La Naissance du fascisme de Ivo Andric

Ivo Andric
  La Naissance du fascisme
  Visages
  Titanic et autres contes juifs
  La Soif et autres nouvelles
  Contes de la solitude
  Mara la courtisane et autres nouvelles
  Omer Pacha Latas
  La Cour maudite
  L'éléphant du Vizir
  La demoiselle
  Contes au fil du temps
  Le Pont sur la Drina
  La chronique de Travnik

AUTEUR DES MOIS DE JUIN & JUILLET 2013



Ivo Andrić est un écrivain yougoslave né en 1892 à Travnik en Autriche-Hongrie (aujourd'hui Bosnie-Herzégovine), ayant grandi à Višegrad, il se considèrera plus tard comme serbe et a milité pour le rattachement Bosnie-Serbie.
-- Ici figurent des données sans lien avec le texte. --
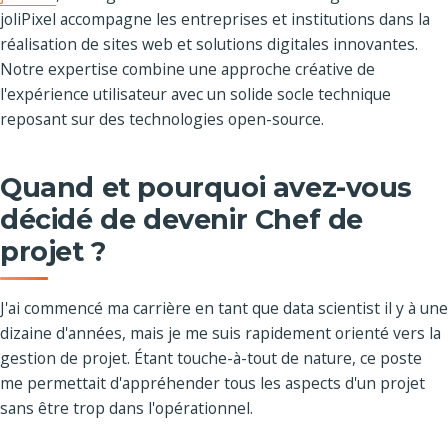
joliPixel accompagne les entreprises et institutions dans la
réalisation de sites web et solutions digitales innovantes.
Notre expertise combine une approche créative de
l'expérience utilisateur avec un solide socle technique
reposant sur des technologies open-source.
Quand et pourquoi avez-vous
décidé de devenir Chef de
projet ?
J'ai commencé ma carrière en tant que data scientist il y à une
dizaine d'années, mais je me suis rapidement orienté vers la
gestion de projet. Étant touche-à-tout de nature, ce poste
me permettait d'appréhender tous les aspects d'un projet
sans être trop dans l'opérationnel.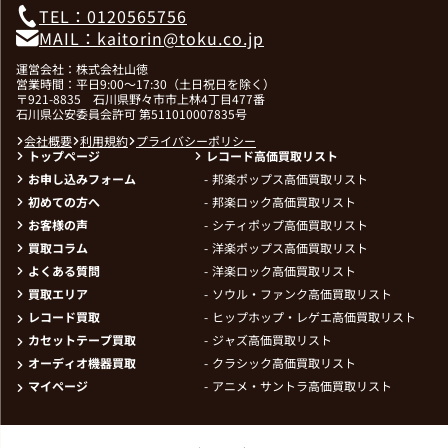
TEL：0120565756
MAIL：kaitorin@toku.co.jp
運営会社：株式会社山徳
営業時間：平日9:00～17:30（土日祝日を除く）
〒921-8835 石川県野々市市上林4丁目477番
石川県公安委員会許可 第511010007835号
会社概要
利用規約
プライバシーポリシー
トップページ
レコード高価買取リスト
お申し込みフォーム
邦楽ポップス高価買取リスト
初めての方へ
邦楽ロック高価買取リスト
お客様の声
シティポップ高価買取リスト
買取コラム
洋楽ポップス高価買取リスト
よくある質問
洋楽ロック高価買取リスト
買取エリア
ソウル・ファンク高価買取リスト
レコード買取
ヒップホップ・レゲエ高価買取リスト
カセットテープ買取
ジャズ高価買取リスト
オーディオ機器買取
クラシック高価買取リスト
マイページ
アニメ・サントラ高価買取リスト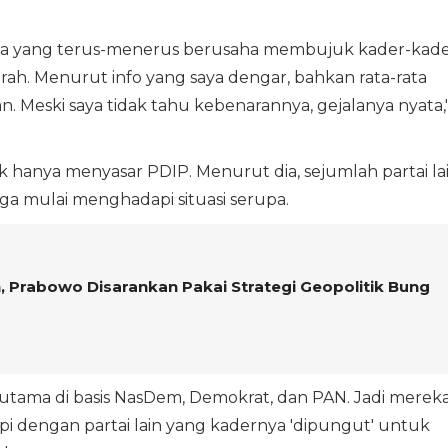
ka yang terus-menerus berusaha membujuk kader-kad
ah. Menurut info yang saya dengar, bahkan rata-rata
. Meski saya tidak tahu kebenarannya, gejalanya nyata,
 hanya menyasar PDIP. Menurut dia, sejumlah partai la
ga mulai menghadapi situasi serupa.
 Prabowo Disarankan Pakai Strategi Geopolitik Bung
 terutama di basis NasDem, Demokrat, dan PAN. Jadi merek
pi dengan partai lain yang kadernya 'dipungut' untuk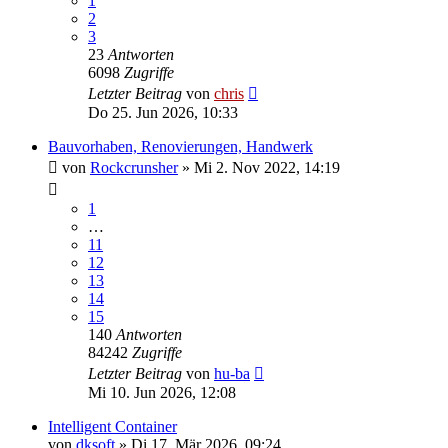
1
2
3
23
Antworten
6098
Zugriffe
Letzter Beitrag
von
chris
Do 25. Jun 2026, 10:33
Bauvorhaben, Renovierungen, Handwerk
von
Rockcrunsher
»
Mi 2. Nov 2022, 14:19
1
…
11
12
13
14
15
140
Antworten
84242
Zugriffe
Letzter Beitrag
von
hu-ba
Mi 10. Jun 2026, 12:08
Intelligent Container
von
dksoft
»
Di 17. Mär 2026, 09:24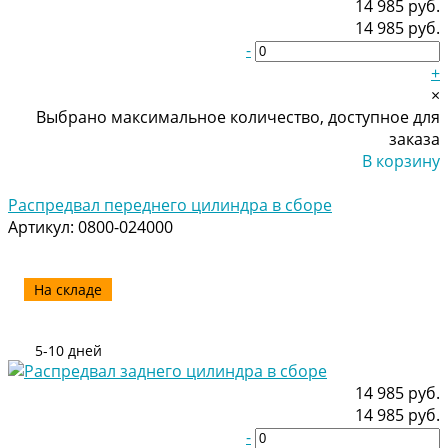
14 985 руб.
14 985 руб.
-
+
×
Выбрано максимальное количество, доступное для
заказа
В корзину
Добавлено
Распредвал переднего цилиндра в сборе
Артикул:
0800-024000
На складе
5-10 дней
14 985 руб.
14 985 руб.
-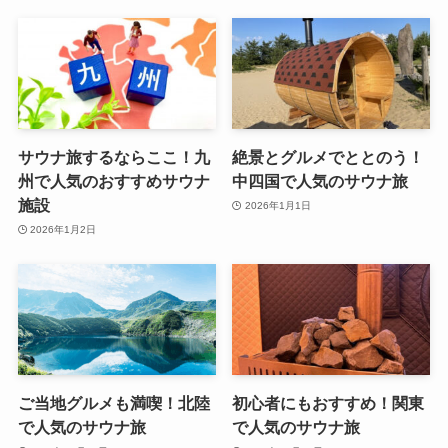
サウナ旅するならここ！九
絶景とグルメでととのう！
州で人気のおすすめサウナ
中四国で人気のサウナ旅
施設
2026年1月1日
2026年1月2日
ご当地グルメも満喫！北陸
初心者にもおすすめ！関東
で人気のサウナ旅
で人気のサウナ旅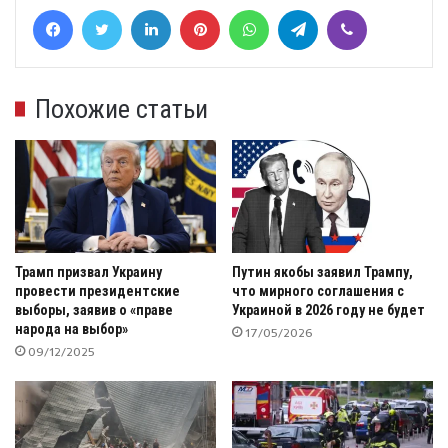
Facebook
Twitter
LinkedIn
Pinterest
WhatsApp
Telegram
Viber
Похожие статьи
Трамп призвал Украину
Путин якобы заявил Трампу,
провести президентские
что мирного соглашения с
выборы, заявив о «праве
Украиной в 2026 году не будет
народа на выбор»
17/05/2026
09/12/2025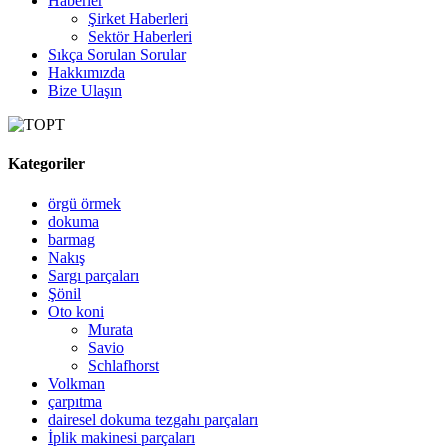
Haberler
Şirket Haberleri
Sektör Haberleri
Sıkça Sorulan Sorular
Hakkımızda
Bize Ulaşın
Kategoriler
örgü örmek
dokuma
barmag
Nakış
Sargı parçaları
Şönil
Oto koni
Murata
Savio
Schlafhorst
Volkman
çarpıtma
dairesel dokuma tezgahı parçaları
İplik makinesi parçaları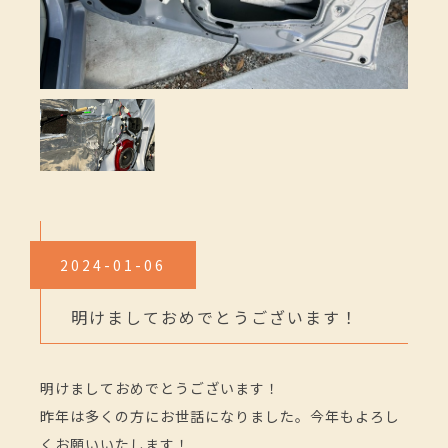
2024-01-06
明けましておめでとうございます！
明けましておめでとうございます！
昨年は多くの方にお世話になりました。今年もよろし
くお願いいたします！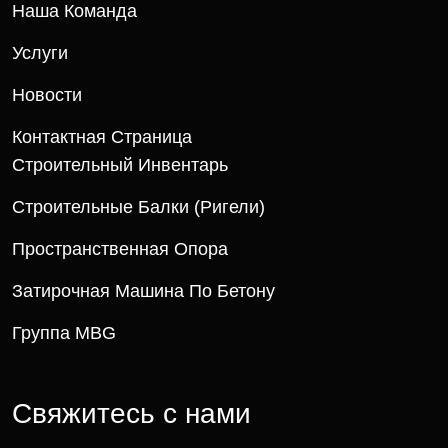
Наша Команда
Услуги
Новости
Контактная Страница
Строительный Инвентарь
Строительные Балки (ригели)
Пространственная Опора
Затирочная Машина По Бетону
Группа MBG
Свяжитесь с нами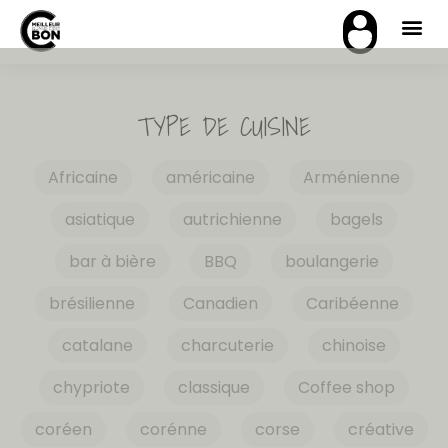
TYPE DE CUISINE
Africaine
américaine
Arménienne
asiatique
autrichienne
bagels
bar à bière
BBQ
boulangerie
brésilienne
Canadien
Caribéenne
catalane
charcuterie
chinoise
chypriote
classique
Coffee shop
coréen
corénne
corse
créative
Après ses études à Vienne, il devient éditeur à Belgrade puis mène une carrière de diplomate yougoslave dans plusieurs capitales européennes.

Il reste à Belgrade pendant la seconde guerre mondiale.

Le Prix Nobel de littérature lui a été attribué en 1961.

C'est encore à Belgrade qu'il décède en 1975.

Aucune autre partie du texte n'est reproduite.